[Transcribed page contents]
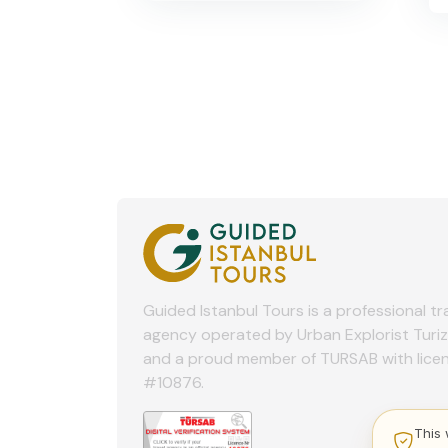
Guided Istanbul Tours is a professional tr
agency operated by Urban Explorist Turi
and a proud member of TURSAB with lice
#10876.
This 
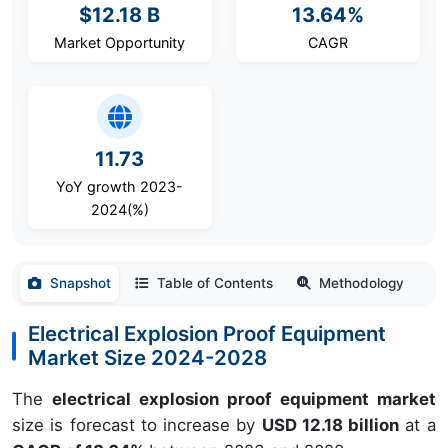
$12.18 B
13.64%
Market Opportunity
CAGR
11.73
YoY growth 2023-
2024(%)
Snapshot
Table of Contents
Methodology
Electrical Explosion Proof Equipment
Market Size 2024-2028
The
electrical explosion proof equipment market
size is forecast to increase by
USD 12.18 billion
at a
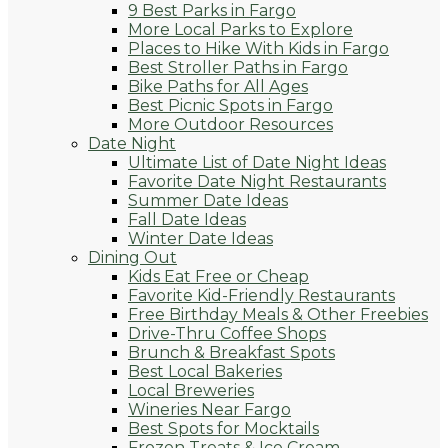
9 Best Parks in Fargo
More Local Parks to Explore
Places to Hike With Kids in Fargo
Best Stroller Paths in Fargo
Bike Paths for All Ages
Best Picnic Spots in Fargo
More Outdoor Resources
Date Night
Ultimate List of Date Night Ideas
Favorite Date Night Restaurants
Summer Date Ideas
Fall Date Ideas
Winter Date Ideas
Dining Out
Kids Eat Free or Cheap
Favorite Kid-Friendly Restaurants
Free Birthday Meals & Other Freebies
Drive-Thru Coffee Shops
Brunch & Breakfast Spots
Best Local Bakeries
Local Breweries
Wineries Near Fargo
Best Spots for Mocktails
Frozen Treats & Ice Cream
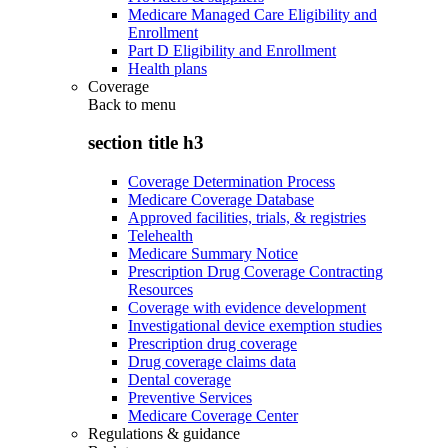
Medicare Managed Care Eligibility and
Enrollment
Part D Eligibility and Enrollment
Health plans
Coverage
Back to
menu
section title h3
Coverage Determination Process
Medicare Coverage Database
Approved facilities, trials, & registries
Telehealth
Medicare Summary Notice
Prescription Drug Coverage Contracting
Resources
Coverage with evidence development
Investigational device exemption studies
Prescription drug coverage
Drug coverage claims data
Dental coverage
Preventive Services
Medicare Coverage Center
Regulations & guidance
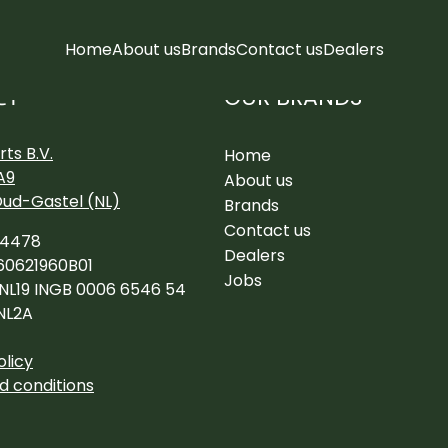
Home
About us
Brands
Contact us
Dealers
OUR BRANDS
CT
ts B.V.
Home
A9
About us
Oud-Gastel (NL)
Brands
Contact us
34478
Dealers
60621960B01
Jobs
 NL19 INGB 0006 6546 54
NL2A
olicy
d conditions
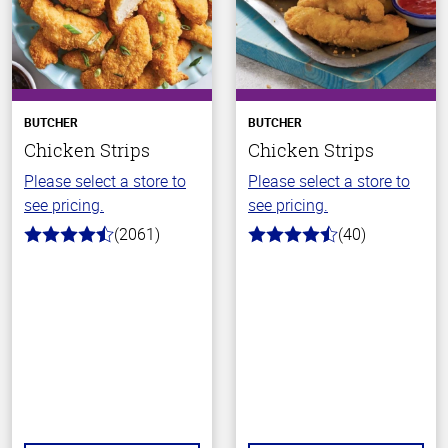
BUTCHER
BUTCHER
Chicken Strips
Chicken Strips
Please select a store to
Please select a store to
see pricing.
see pricing.
(2061)
(40)
4.7
4.1
out
out
of
of
5
5
stars
stars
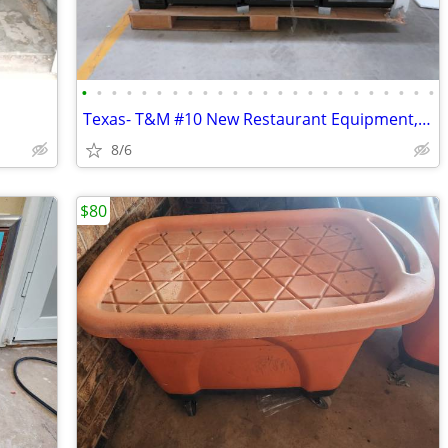
•
•
•
•
•
•
•
•
•
•
•
•
•
•
•
•
•
•
•
•
•
•
•
•
Texas- T&M #10 New Restaurant Equipment, Essentials & Dinnerware Aucti
8/6
$80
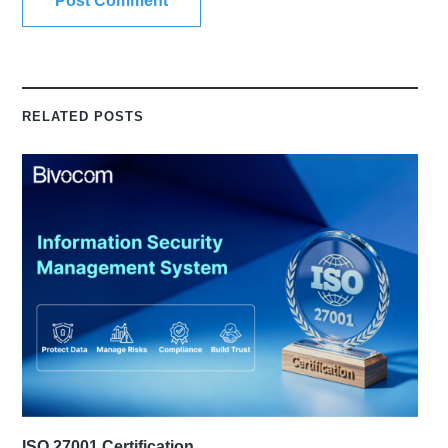
RELATED POSTS
ISO 27001 Certification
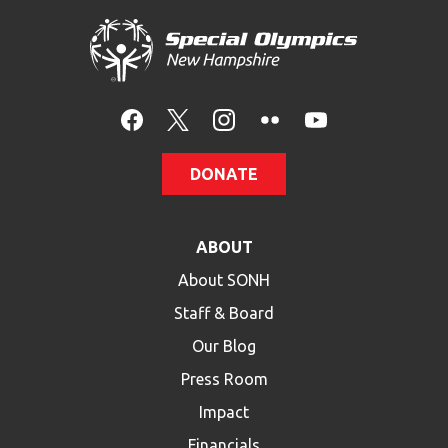
DONATE
ABOUT
About SONH
Staff & Board
Our Blog
Press Room
Impact
Financials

TASK ITEM =
Here the job is to print the data above exactly, except for any pictures.

SOLVED EXERCISE =
Guided Istanbul Tours is a professional tr
agency operated by Urban Explorist Turi
and a proud member of TURSAB with lice
#10876.
This 
$12.18 B
13.64%
Market Opportunity
CAGR
11.73
YoY growth 2023-
2024(%)
Snapshot
Table of Contents
Methodology
Electrical Explosion Proof Equipment
Market Size 2024-2028
The
electrical explosion proof equipment market
size is forecast to increase by
USD 12.18 billion
at a
9 Best Parks in Fargo
More Local Parks to Explore
Places to Hike With Kids in Fargo
Best Stroller Paths in Fargo
Bike Paths for All Ages
Best Picnic Spots in Fargo
More Outdoor Resources
Date Night
Ultimate List of Date Night Ideas
Favorite Date Night Restaurants
Summer Date Ideas
Fall Date Ideas
Winter Date Ideas
Dining Out
Kids Eat Free or Cheap
Favorite Kid-Friendly Restaurants
Free Birthday Meals & Other Freebies
Drive-Thru Coffee Shops
Brunch & Breakfast Spots
Best Local Bakeries
Local Breweries
Wineries Near Fargo
Best Spots for Mocktails
Frozen Treats & Ice Cream
Medicare Managed Care Eligibility and
Enrollment
Part D Eligibility and Enrollment
Health plans
Coverage
Back to
menu
section title h3
Coverage Determination Process
Medicare Coverage Database
Approved facilities, trials, & registries
Telehealth
Medicare Summary Notice
Prescription Drug Coverage Contracting
Resources
Coverage with evidence development
Investigational device exemption studies
Prescription drug coverage
Drug coverage claims data
Dental coverage
Preventive Services
Medicare Coverage Center
Regulations & guidance
Home
About us
Brands
Contact us
Dealers
OUR BRANDS
CT
ts B.V.
Home
A9
About us
Oud-Gastel (NL)
Brands
Contact us
34478
Dealers
60621960B01
Jobs
 NL19 INGB 0006 6546 54
NL2A
olicy
d conditions
BUTCHER
BUTCHER
Chicken Strips
Chicken Strips
Please select a store to
Please select a store to
see pricing.
see pricing.
(2061)
(40)
4.7
4.1
out
out
of
of
5
5
stars
stars
•
•
•
•
•
•
•
•
•
•
•
•
•
•
•
•
•
•
•
•
•
•
•
•
Texas- T&M #10 New Restaurant Equipment, Essentials & Dinnerware Aucti
8/6
$80
RELATED POSTS
ISO 27001 Certification
DONATE
ABOUT
About SONH
Staff & Board
Our Blog
Press Room
Impact
Financials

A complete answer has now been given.